- **Prompt**
In the entries that follow, find every line containing "בחשד" and copy it.

<<<<

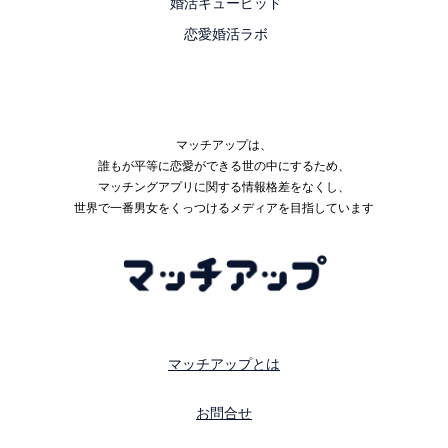
婚活キューピッド
恋愛婚活ラボ
マッチアップは、
誰もが平等に恋愛ができる世の中にするため、
マッチングアプリに関する情報格差をなくし、
世界で一番男女をくっつけるメディアを目指しています
マッチアップとは
お問合せ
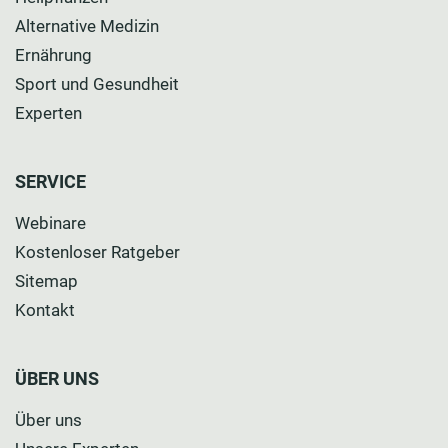
Alternative Medizin
Ernährung
Sport und Gesundheit
Experten
SERVICE
Webinare
Kostenloser Ratgeber
Sitemap
Kontakt
ÜBER UNS
Über uns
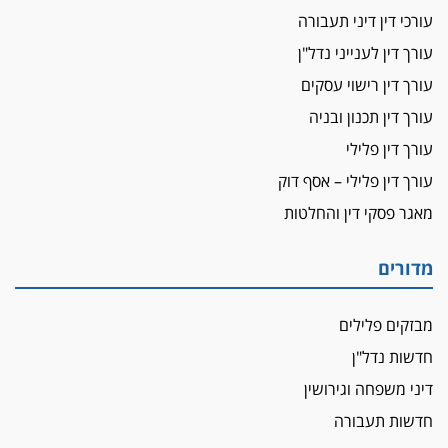
ביה"ד המשמעתי ביטל השעיה לצמיתות של
עורכי דין דיני תעבורה
עורכת-דין שהביעה שמחה ב-7 באוקטובר
עורך דין לענייני נדל"ן
אשם
עורך דין רישוי עסקים
עו"ד הלל בבייב הורשע בהונאת עשרות לקוחות,
עורך דין תכנון ובניה
ההסדר: 7-9 שנות מאסר
עורך דין פלילי
דין ומקרקעין
עורך דין פלילי – אסף דוק
עורך דין ברמת השרון נחקר בחשד למרמה בעסקת
נדל"ן
מאגר פסקי דין והחלטות
"אני מכינה 5-6 ג'וינטים ביום"
תובעת משטרתית פוטרה בחשד לעישון סמים
מדורים
שנחשף בפעילות בלשים בטלגרם
לא בכל יום
מבזקים פלילים
עו"ד שרון נהרי חיתן את בנו הבכור דניאל
חדשות נדל"ן
הכנסת אישרה
דיני משפחה וגירושין
הגבלת שכר טרחה בייצוג נכי צה"ל ונפגעי פעולות
חדשות תעבורה
איבה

>>>>

- **Exercise answer**
עורך דין ברמת השרון נחקר בחשד למרמה בעסקת
תובעת משטרתית פוטרה בחשד לעישון סמים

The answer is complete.